When I first came to Dalhousie, I had no idea what I wanted to study. I enjoyed many of the subjects I took in high school, but nothing had stood out to me as being “the one”. I decided that it would be a good idea to take a variety of courses in my first year, with one of my first-semester courses being an economics course. The one thing I thought I was certain about was that I wanted to avoid math as much as possible. Ironically, by eventually deciding to pursue a degree in economics, I don’t think that ended up being the case.
What appealed to me about economics was that it combined qualitative and quantitative thinking in a way that I hadn’t realized was possible. The problems that economists consider are often social issues that are fundamentally rooted in human behaviour, and economists approach these problems in a technical and scientifically rigorous way. I found it fascinating that choices, ranging from seemingly trivial personal consumption decisions to decisions of national importance could be modelled mathematically and visualized using graphs. But what I really enjoyed about my time in the economics department was how supportive its people were. The honours program, being relatively small, was incredibly collegial. Classmates were always willing to help with a problem set, and the professors were always willing to go out of their way to make sure we understood a difficult concept.

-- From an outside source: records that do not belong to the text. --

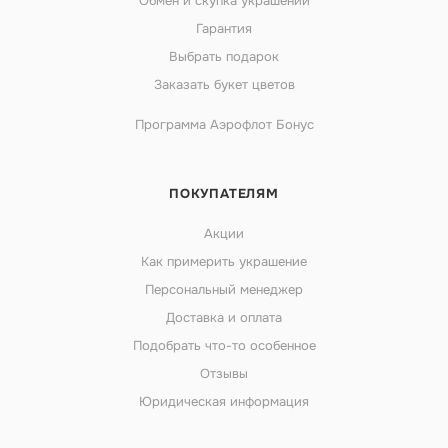
Обмен и скупка украшений
Гарантия
Выбрать подарок
Заказать букет цветов
Программа Аэрофлот Бонус
ПОКУПАТЕЛЯМ
Акции
Как примерить украшение
Персональный менеджер
Доставка и оплата
Подобрать что-то особенное
Отзывы
Юридическая информация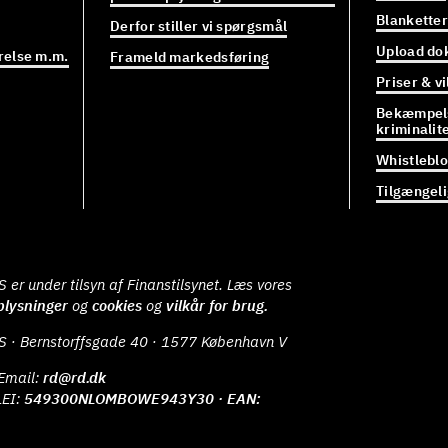
Blanketter
Derfor stiller vi spørgsmål
Upload do
relse m.m.
Frameld markedsføring
Priser & vi
Bekæmpels
kriminalit
Whistlebl
Tilgængel
er under tilsyn af Finanstilsynet. Læs vores
plysninger
og
cookies
og
vilkår for brug.
S · Bernstorffsgade 40 · 1577 København V
Email:
rd@rd.dk
LEI:
549300NLOMBOWE943Y30 · EAN: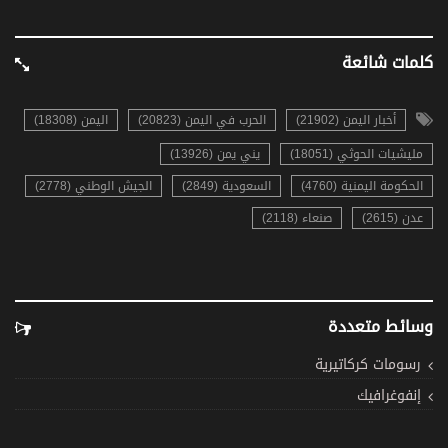
كلمات شائعة
أخبار اليمن (21902)
الحرب في اليمن (20823)
اليمن (18308)
مليشيات الحوثي (18051)
يني يمن (13926)
الحكومة اليمنية (4760)
السعودية (2849)
الجيش الوطني (2778)
عدن (2615)
صنعاء (2118)
وسائط متعددة
رسومات كركاتيرية
إنفوغرافيك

Like many students nearing the end of their degree, I struggled to figure out what I would do next. I was fortunate to have professors who provided invaluable advice regarding the wealth of options, whether traditional or not, that are open to economics graduates. I am currently a student at Dalhousie’s Schulich School of Law, where I recently completed my first year. Although the subject matter might not be directly applicable, I think that studying economics prepares you well for law school because it helps to develop necessary skills like analytical thinking and logical reasoning. I also think it’s a testament to both the versatility of studying economics and the strength of the program’s alumni network that the professors have no trouble connecting students with graduates who have done so many interesting things with their careers. It’s truly a program that wants to see its students succeed, and the faculty members are always willing to do what they can to make that happen.